Allocation of an evacuated instance is not cleaned on the source host if instance is not defined on the hypervisor

Bug #1724172 reported by Balazs Gibizer on 2017-10-17
14
This bug affects 2 people
Affects Status Importance Assigned to Milestone
OpenStack Compute (nova)
Medium
Balazs Gibizer
Queens
Medium
Unassigned
Rocky
Medium
Unassigned
Stein
Medium
Balazs Gibizer

Bug Description

Nova does not clean up the allocation of an evacuated instance from the recovered source compute host if the instance is not any more defined on the hypervisor.

To reproduce:
* Boot an instance
* Kill the compute host the instance is booted on
* Evacuate the instance
* Recover the original compute host in a way that clears the instance definition from the hypervisor (e.g. redeploy the compute host).
* Check the allocations of the instance in placement API. The allocation against the source compute host is not cleaned up.

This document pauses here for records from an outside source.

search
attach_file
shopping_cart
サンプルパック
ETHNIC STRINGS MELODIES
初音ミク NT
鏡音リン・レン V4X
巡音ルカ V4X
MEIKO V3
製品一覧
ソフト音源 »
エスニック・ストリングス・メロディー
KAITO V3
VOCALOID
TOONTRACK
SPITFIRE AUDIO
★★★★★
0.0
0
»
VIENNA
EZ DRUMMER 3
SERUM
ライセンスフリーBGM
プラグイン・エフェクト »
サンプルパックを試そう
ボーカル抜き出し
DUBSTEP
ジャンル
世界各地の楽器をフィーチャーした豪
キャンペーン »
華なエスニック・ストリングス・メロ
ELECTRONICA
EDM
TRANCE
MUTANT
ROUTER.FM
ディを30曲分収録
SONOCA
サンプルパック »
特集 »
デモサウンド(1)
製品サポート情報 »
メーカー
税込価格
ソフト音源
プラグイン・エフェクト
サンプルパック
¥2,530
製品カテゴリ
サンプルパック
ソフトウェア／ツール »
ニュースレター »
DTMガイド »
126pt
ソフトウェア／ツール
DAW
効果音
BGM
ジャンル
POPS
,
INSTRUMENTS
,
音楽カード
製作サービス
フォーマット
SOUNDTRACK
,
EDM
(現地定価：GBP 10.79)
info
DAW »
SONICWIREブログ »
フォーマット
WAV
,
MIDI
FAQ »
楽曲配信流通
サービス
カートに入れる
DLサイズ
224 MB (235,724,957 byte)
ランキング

The compute manager is supposed to clean up evacuated instances during the compute manager init_host method by calling _destroy_evacuated_instances. However that function only iterates on instances known by the hypervisor [1].

[1] https://github.com/openstack/nova/blob/5e4c98a58f1afeaa903829f5e3f28cd6dc30bf4b/nova/compute/manager.py#L654

tags: added: evacuate
Changed in nova:
assignee: nobody → Balazs Gibizer (balazs-gibizer)

Related fix proposed to branch: master
Review: https://review.openstack.org/512553

Fix proposed to branch: master
Review: https://review.openstack.org/512623

Changed in nova:
status: New → In Progress
Changed in nova:
importance: Undecided → Medium
Matt Riedemann (mriedem) wrote :

But, will the source provider get the same uuid? Or will re-deploying the compute generate a new compute node uuid and thus a new provider in placement? I guess the compute node looking up the RT is based on hostname so as long as the service/compute wasn't deleted before the re-deploy it should still exist and use the same uuid.

https://github.com/openstack/nova/blob/509a2cca241f61311579c5f53dafd15ad2a40a63/nova/compute/resource_tracker.py#L787

Balazs Gibizer (balazs-gibizer) wrote :

Yeah, I always thought that if the host has the same hostname then it is considered the same compute host. From nova-compute perspective it is just a nova-compute service restart that happened due to a host redeploy. The nova-compute service does not know that it was re-deployed. It sees the same nova.conf and hostname and therefore it will use the same compute node object.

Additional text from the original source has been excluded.